YOUR INSTRUCTIONS: Search the records below for the word "Lorem". Copy each line where it occurs.

Top of EXTRACTED ENTRIES

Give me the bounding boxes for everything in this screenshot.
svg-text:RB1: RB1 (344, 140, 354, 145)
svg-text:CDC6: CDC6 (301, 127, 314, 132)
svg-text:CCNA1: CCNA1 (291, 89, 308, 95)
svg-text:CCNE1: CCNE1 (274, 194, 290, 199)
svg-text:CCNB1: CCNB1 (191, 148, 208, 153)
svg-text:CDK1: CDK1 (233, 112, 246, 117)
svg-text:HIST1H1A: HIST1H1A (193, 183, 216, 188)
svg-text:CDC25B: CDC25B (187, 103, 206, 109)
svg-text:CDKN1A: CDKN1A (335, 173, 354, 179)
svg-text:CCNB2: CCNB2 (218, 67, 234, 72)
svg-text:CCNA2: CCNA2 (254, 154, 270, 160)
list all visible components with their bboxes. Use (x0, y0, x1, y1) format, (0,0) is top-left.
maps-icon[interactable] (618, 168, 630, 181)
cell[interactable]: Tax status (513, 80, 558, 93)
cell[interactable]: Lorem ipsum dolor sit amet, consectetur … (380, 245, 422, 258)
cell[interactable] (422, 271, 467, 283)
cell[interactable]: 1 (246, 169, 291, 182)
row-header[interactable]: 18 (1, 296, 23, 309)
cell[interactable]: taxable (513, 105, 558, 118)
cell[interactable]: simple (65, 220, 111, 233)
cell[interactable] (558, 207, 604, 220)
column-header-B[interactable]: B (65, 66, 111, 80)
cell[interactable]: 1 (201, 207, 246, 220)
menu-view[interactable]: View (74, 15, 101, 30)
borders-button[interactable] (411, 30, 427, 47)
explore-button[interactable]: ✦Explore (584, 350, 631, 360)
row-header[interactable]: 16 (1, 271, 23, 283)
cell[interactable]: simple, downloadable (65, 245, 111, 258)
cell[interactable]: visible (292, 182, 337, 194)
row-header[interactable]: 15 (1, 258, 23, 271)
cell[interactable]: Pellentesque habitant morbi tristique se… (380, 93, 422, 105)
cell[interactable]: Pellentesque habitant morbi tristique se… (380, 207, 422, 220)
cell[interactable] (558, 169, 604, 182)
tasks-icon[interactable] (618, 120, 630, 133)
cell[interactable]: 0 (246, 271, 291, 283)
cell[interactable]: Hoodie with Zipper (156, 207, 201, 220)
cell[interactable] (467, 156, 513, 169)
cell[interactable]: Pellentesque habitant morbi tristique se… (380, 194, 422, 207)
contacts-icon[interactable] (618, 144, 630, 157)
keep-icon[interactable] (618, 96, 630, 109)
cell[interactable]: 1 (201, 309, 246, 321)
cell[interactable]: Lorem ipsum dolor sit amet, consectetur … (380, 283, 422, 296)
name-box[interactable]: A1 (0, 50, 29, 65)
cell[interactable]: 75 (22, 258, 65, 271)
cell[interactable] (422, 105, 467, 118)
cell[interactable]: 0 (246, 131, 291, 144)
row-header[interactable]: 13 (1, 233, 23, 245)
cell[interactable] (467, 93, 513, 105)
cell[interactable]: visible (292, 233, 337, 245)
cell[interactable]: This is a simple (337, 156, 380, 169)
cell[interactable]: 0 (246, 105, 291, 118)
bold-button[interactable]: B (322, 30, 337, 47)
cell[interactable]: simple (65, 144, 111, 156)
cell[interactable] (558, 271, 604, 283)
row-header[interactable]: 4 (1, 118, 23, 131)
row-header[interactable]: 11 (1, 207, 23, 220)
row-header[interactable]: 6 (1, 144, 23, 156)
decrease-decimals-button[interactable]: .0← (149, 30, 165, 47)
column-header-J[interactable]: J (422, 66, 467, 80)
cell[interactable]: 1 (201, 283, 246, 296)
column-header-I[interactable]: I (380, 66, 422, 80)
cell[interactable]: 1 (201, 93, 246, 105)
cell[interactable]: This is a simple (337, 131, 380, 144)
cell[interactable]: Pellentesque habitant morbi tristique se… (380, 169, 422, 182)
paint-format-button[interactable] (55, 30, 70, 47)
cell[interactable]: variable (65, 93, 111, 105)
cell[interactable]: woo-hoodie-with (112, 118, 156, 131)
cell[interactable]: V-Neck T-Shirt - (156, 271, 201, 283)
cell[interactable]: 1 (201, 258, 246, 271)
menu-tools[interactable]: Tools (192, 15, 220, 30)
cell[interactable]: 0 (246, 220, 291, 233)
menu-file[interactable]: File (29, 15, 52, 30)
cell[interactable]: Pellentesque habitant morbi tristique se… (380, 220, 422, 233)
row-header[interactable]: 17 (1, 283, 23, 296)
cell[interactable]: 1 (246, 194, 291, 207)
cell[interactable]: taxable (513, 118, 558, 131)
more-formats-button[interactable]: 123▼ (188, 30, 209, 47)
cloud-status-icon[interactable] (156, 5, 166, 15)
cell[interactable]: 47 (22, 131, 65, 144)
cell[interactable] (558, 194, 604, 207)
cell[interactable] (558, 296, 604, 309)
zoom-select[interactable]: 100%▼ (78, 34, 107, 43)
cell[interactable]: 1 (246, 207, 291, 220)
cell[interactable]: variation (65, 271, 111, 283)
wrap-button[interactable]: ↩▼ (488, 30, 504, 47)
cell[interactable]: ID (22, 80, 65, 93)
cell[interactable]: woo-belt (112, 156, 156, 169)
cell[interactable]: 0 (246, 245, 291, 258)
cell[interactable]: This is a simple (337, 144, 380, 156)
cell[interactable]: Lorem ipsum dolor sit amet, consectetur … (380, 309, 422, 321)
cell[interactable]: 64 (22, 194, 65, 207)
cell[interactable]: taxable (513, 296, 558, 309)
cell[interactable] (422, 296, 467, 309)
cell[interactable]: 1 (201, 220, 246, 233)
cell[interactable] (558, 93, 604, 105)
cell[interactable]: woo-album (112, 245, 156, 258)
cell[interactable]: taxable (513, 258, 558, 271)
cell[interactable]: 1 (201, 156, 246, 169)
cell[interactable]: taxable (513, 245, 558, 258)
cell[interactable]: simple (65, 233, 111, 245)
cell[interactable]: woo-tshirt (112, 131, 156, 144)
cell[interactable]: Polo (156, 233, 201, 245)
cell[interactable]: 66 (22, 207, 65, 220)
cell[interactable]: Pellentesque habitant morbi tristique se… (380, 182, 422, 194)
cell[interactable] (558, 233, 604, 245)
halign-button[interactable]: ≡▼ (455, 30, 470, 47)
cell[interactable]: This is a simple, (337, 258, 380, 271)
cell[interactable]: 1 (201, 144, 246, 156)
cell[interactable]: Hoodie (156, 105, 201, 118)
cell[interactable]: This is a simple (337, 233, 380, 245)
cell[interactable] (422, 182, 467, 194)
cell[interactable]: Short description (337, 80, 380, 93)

Bottom of EXTRACTED ENTRIES

EXERCISE RESULT:
cell[interactable]: Lorem ipsum dolor sit amet, consectetur … (380, 245, 422, 258)
cell[interactable]: Lorem ipsum dolor sit amet, consectetur … (380, 283, 422, 296)
cell[interactable]: Lorem ipsum dolor sit amet, consectetur … (380, 309, 422, 321)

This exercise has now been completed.